Every pregnancy carries a small risk of having a baby with a genetic condition. Most genetic inherited conditions occur when both parents are healthy, but each carries a faulty copy of the same gene. This is more likely to occur if both parents have the same ethnic background, such as Jewish ancestry, but can sometimes occur with parents of different heritage.
The Preconception Genetic Screening Program offers genetic testing to individuals and couples of Jewish ancestry who are thinking about having a baby either soon, or sometime in the future. The results from this testing give you information about the risks of a genetic condition affecting your future children. However in rare circumstances, the results may have some implications for your personal health. The results can help you make important choices about future pregnancies.
Preconception genetic screening can be arranged for eligible individuals by completing the form that follows these information pages.
The Preconception Genetic Screening program gives you two options. Both options use a self-collected saliva or cheek swab sample (depending on the testing you choose).
The Program offers free screening for the most common serious 11 genetic conditions found in the Jewish community
Screening is carried out through NSW Health Pathology
There is no cost if you choose this testing
You may want to know if you are a carrier of over 500 different conditions which are not all especially common in our Jewish community, but are found in different populations around the world. This DOES include all 11 conditions covered in option 1.
Screening is carried out through a US based laboratory called Invitae.
This option costs US$299 for one person and US$225 should your partner also want to be screened at the same time. All costs are paid directly to the Invitae laboratory.
Individual results will be returned via the Preconception Genetics Screening Program.
You can pay to undergo a large panel of over 500 genes that are associated with Autosomal recessive and X-linked conditions. This is through a laboratory called Invitae
The information on the following pages will explain what genetic screening does and how it works. Screening can give you information about the chance that some specific genetic conditions may affect your future children.
The two screening options available through the Preconception Genetic Screening Program are not the same as non-invasive prenatal testing (NIPT) or first trimester combined screening (FTCS). These tests look for evidence of an abnormality in a baby’s chromosomes. They are not carried out prior to conception as are the two screening options available through the Preconception Screening Program. Additionally, NIPT and FTCS are used to detect different chromosomal conditions.

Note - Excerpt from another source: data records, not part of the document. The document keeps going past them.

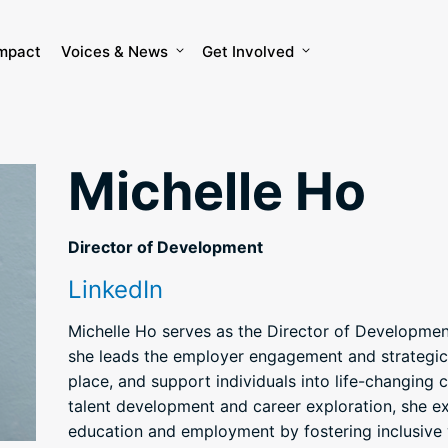
mpact
Voices & News
Get Involved
Michelle Ho
Director of Development
LinkedIn
Michelle Ho serves as the Director of Developme
she leads the employer engagement and strategic
place, and support individuals into life-changing 
talent development and career exploration, she e
education and employment by fostering inclusive 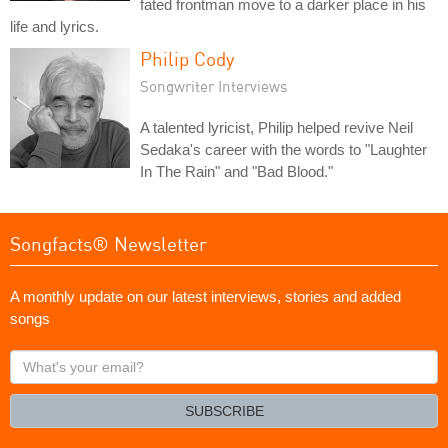
fated frontman move to a darker place in his
life and lyrics.
Philip Cody
Songwriter Interviews
A talented lyricist, Philip helped revive Neil
Sedaka's career with the words to "Laughter
In The Rain" and "Bad Blood."
Songfacts® Newsletter
A monthly update on our latest interviews, stories and added
songs
What's
your
email?
SUBSCRIBE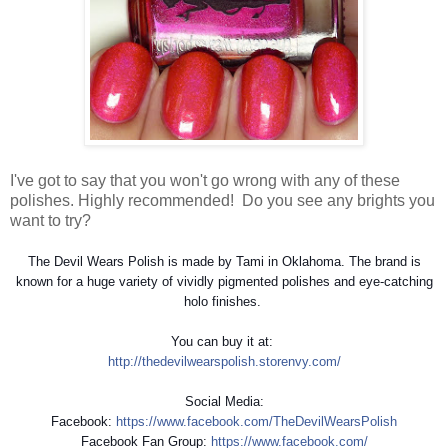
I've got to say that you won't go wrong with any of these
polishes. Highly recommended! Do you see any brights you
want to try?
The Devil Wears Polish is made by Tami in Oklahoma. The brand is
known for a huge variety of vividly pigmented polishes and eye-catching
holo finishes.
You can buy it at:
http://
thedevilwearspolish.storenv
y.com/
Social Media:
Facebook:
https://www.facebook.com/
TheDevilWearsPolish
Facebook Fan Group:
https://www.facebook.com/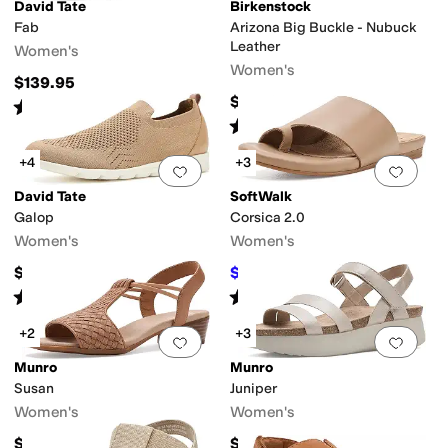
ole
Lightweight
Non-Marking Sole
Odor Control
Orthopedic
Orthotic Frien
David Tate
Birkenstock
Fab
Arizona Big Buckle - Nubuck
Leather
Women's
Women's
$139.95
$174.95
Rated
2
stars
out of 5
(
1
)
Rated
4
stars
out of 5
(
629
)
+4
+3
Add to favorites
.
0 people have favorit
Add 
David Tate
SoftWalk
Galop
Corsica 2.0
lingback
Strappy
T Strap
Wedges
Women's
Women's
$119.95
$90.59
$124.95
27
%
OFF
Rated
4
stars
out of 5
Rated
2
stars
out of 5
(
1
)
(
1
)
+2
+3
Add to favorites
.
0 people have favorit
Add 
Munro
Munro
Susan
Juniper
Women's
Women's
$195
$180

Neither of the two screening options available through the Preconception Genetic Screening Program will give information about cancer related genes. If you want information about genetic testing for cancer related genes see https://www.genetics.wolper.com.au/brca
There are four steps to taking part in the Preconception Genetic Screening Program
1. Click start below and read through the information provided on the following screens. You can always contact us if you need more information. If you decide to go ahead, complete the online form to register and consent to the testing.
2. We will send you the appropriate test kit in the mail. You can easily collect your own sample, which will be either saliva or a cheek swab depending on which test you select.
3. Mail your sample to us using the reply envelope included in your kit. Your sample will be analysed and a report prepared.
4. We will get in touch with you with your result when it is ready. You may receive an email or a phone call from a genetic counsellor to discuss your results.